_INFORMATION_.

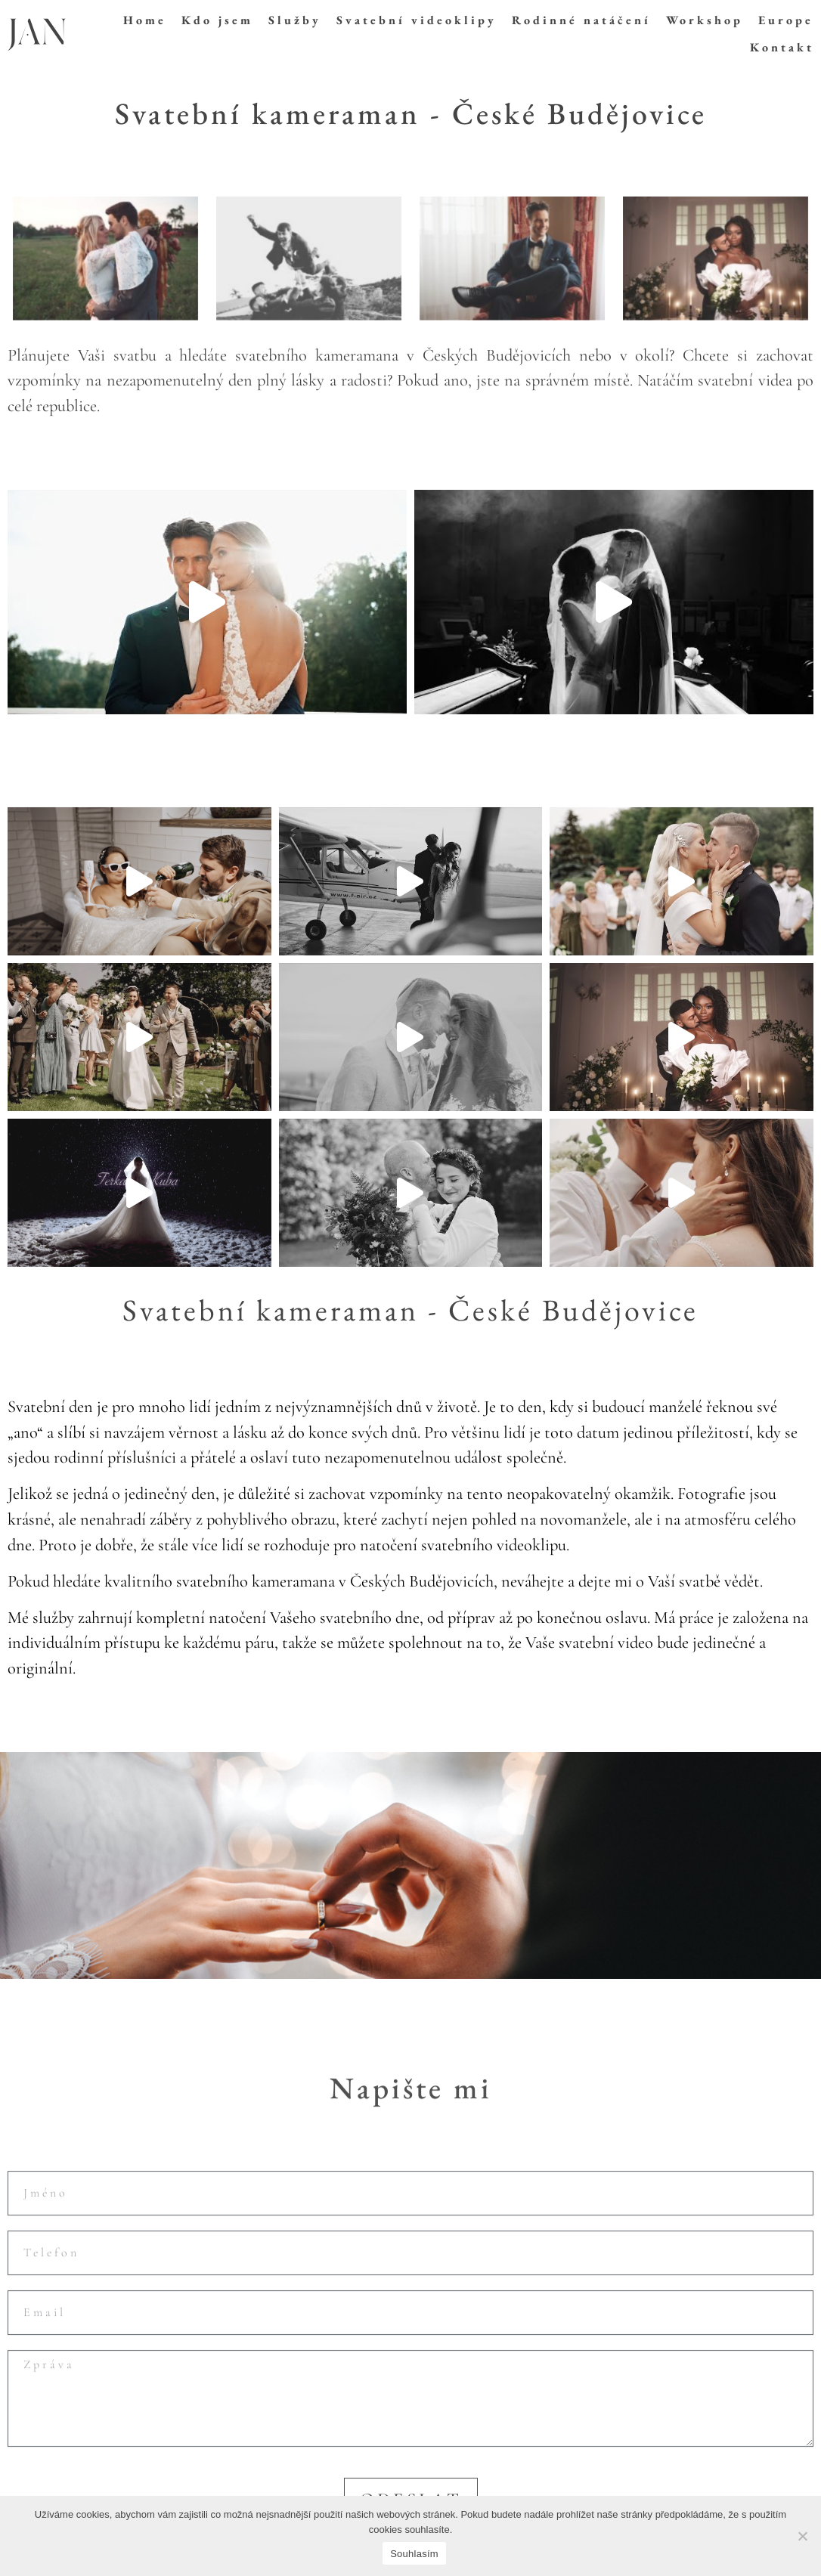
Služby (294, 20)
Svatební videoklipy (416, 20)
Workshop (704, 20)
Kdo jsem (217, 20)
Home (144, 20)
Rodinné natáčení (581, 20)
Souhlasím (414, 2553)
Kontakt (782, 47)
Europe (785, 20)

_ABOUT THIS TASK_.
The answer is the full set of records printed exactly, less the pictures.

_SOLUTION FOR THIS EXERCISE_.
Služby (294, 20)
Svatební videoklipy (416, 20)
Workshop (704, 20)
Kdo jsem (217, 20)
Home (144, 20)
Rodinné natáčení (581, 20)
Souhlasím (414, 2553)
Kontakt (782, 47)
Europe (785, 20)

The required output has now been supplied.